On a personal level, this year of social distancing - with no real end in sight, given that K and I might not even be able to start trying to schedule our vaccine appointments until May or June - has really disrupted many things we would otherwise have wanted to do. Obviously, any plans to bring together any number of our friends and family for a wedding remain indefinitely on hold. (Neither of us are the personality type to start thinking about a date or do any other event-planning work before things are more settled with regards to vaccine accessibility in the US.) Before the COVID shutdowns hit, both K and I had been thinking about the next steps in our career - with some potential for relocating outside of NYC - and those plans are almost completely on pause as well. (In my case, one big factor is that my ideal next job probably can't be fully remote, I'd likely need to go in an office and work around other people significantly more often than I do now.) 

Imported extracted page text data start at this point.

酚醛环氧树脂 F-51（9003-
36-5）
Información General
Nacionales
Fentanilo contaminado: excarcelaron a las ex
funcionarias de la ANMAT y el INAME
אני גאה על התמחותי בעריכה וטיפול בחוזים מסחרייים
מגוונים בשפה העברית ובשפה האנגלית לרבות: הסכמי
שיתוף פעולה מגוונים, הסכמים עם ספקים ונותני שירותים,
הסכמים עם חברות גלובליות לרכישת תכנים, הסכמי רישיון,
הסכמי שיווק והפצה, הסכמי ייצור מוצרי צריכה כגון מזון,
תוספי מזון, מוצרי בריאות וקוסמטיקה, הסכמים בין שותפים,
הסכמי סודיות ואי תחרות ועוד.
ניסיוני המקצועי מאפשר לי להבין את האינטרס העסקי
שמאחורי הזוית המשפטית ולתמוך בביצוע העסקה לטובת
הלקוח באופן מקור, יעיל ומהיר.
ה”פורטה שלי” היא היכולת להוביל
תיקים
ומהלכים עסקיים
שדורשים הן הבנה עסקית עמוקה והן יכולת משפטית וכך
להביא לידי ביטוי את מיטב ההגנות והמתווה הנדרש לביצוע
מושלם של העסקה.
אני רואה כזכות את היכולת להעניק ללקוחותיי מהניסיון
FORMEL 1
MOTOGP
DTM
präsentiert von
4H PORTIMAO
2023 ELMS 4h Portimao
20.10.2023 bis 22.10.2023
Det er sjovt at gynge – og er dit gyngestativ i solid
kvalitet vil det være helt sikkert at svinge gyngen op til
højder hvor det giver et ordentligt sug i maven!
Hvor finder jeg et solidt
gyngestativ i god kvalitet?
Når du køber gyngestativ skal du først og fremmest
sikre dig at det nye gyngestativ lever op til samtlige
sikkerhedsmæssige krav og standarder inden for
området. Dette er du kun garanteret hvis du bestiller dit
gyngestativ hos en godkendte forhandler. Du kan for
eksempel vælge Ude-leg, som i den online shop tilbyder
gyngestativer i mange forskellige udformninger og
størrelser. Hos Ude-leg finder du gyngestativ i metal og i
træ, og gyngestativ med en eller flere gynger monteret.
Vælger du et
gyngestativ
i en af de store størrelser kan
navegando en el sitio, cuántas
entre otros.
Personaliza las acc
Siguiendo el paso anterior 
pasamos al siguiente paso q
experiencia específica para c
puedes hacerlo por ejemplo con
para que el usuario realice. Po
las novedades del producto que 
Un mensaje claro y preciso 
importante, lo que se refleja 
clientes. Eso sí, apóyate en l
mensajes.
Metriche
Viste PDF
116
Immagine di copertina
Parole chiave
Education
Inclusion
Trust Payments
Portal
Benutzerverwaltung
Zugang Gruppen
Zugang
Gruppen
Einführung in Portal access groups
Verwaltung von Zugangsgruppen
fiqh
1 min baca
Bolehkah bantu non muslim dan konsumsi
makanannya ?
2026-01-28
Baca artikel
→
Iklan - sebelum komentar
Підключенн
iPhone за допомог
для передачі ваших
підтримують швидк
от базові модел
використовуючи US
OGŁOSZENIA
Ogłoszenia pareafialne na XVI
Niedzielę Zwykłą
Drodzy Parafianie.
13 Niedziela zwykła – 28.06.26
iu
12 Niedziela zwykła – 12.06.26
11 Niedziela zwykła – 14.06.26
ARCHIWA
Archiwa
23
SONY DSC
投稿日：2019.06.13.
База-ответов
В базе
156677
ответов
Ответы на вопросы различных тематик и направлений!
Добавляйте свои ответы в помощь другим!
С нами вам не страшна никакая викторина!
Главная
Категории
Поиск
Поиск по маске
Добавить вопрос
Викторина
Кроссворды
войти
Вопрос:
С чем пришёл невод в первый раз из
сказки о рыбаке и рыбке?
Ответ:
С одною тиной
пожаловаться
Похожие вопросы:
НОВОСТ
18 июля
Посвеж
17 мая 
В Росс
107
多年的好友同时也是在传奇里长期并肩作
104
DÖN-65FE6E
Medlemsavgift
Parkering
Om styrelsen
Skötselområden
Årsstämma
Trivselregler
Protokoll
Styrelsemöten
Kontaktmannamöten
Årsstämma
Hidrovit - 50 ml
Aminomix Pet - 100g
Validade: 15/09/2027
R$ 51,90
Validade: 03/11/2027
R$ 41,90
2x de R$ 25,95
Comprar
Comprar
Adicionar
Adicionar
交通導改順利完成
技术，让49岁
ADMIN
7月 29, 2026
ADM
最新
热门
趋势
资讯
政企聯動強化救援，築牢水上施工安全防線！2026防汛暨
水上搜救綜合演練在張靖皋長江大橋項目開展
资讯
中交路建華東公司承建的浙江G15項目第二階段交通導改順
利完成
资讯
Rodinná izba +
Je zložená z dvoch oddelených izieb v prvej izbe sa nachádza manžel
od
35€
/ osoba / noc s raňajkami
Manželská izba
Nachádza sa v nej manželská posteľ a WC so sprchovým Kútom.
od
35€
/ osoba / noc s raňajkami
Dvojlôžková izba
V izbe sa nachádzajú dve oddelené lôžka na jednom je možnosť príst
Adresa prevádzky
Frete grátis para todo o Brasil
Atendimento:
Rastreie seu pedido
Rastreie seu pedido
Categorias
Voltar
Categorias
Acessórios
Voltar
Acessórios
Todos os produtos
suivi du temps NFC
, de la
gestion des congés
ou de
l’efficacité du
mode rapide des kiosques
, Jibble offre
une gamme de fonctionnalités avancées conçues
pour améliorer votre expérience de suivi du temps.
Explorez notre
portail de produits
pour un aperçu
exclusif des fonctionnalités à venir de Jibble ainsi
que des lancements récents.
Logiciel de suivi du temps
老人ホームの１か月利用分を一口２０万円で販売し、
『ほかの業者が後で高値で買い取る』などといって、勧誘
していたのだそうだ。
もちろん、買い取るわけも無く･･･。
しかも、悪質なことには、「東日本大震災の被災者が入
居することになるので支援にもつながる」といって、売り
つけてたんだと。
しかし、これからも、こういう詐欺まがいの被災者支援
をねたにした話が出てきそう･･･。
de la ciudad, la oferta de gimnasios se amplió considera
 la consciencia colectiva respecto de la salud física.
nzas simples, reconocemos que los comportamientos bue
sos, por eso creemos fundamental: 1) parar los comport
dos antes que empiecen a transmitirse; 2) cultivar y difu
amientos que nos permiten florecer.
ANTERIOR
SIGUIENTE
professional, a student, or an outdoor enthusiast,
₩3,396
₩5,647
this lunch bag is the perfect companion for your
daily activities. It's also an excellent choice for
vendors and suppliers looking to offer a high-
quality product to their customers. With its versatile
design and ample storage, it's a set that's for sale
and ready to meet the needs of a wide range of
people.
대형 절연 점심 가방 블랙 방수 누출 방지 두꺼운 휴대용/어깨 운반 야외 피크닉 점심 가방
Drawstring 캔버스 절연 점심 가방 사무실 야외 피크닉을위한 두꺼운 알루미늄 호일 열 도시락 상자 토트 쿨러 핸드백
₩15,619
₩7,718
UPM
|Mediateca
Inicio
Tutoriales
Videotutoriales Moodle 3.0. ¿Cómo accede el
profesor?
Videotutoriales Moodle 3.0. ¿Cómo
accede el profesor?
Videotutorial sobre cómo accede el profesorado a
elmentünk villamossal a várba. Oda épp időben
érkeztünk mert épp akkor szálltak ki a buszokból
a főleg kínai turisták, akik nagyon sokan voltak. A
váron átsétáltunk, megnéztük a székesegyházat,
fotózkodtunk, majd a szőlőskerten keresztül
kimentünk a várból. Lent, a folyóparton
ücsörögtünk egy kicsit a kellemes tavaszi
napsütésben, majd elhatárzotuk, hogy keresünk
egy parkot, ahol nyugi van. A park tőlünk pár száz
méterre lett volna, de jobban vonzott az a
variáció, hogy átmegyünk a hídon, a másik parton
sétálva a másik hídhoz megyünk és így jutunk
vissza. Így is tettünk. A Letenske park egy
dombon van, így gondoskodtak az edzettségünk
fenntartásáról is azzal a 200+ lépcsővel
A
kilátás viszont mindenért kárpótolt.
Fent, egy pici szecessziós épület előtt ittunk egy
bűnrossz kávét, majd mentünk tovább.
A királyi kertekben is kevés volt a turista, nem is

I really hate feeling "stuck" in place like this when it comes to our personal lives and long-term career plans. And then I feel sheepish about getting upset, feel like I'm being bratty and self-absorbed, because K and I really are so incredibly privileged to be able to stay home all this time and not suffer any COVID-driven income disruptions. We don't yet have children whose care, education, and mental health we need to worry about, or would need to juggle with our work. Our immediate and extended families have also been healthy and mostly able to stay safe, what more could we reasonably ask for? 

So that's my somewhat self-absorbed and dour update about how things are going for me as the US approaches the first full year of COVID-era life. I really wish things could be different, but unfortunately the pandemic is not remotely under control here. How are you and your loved ones doing?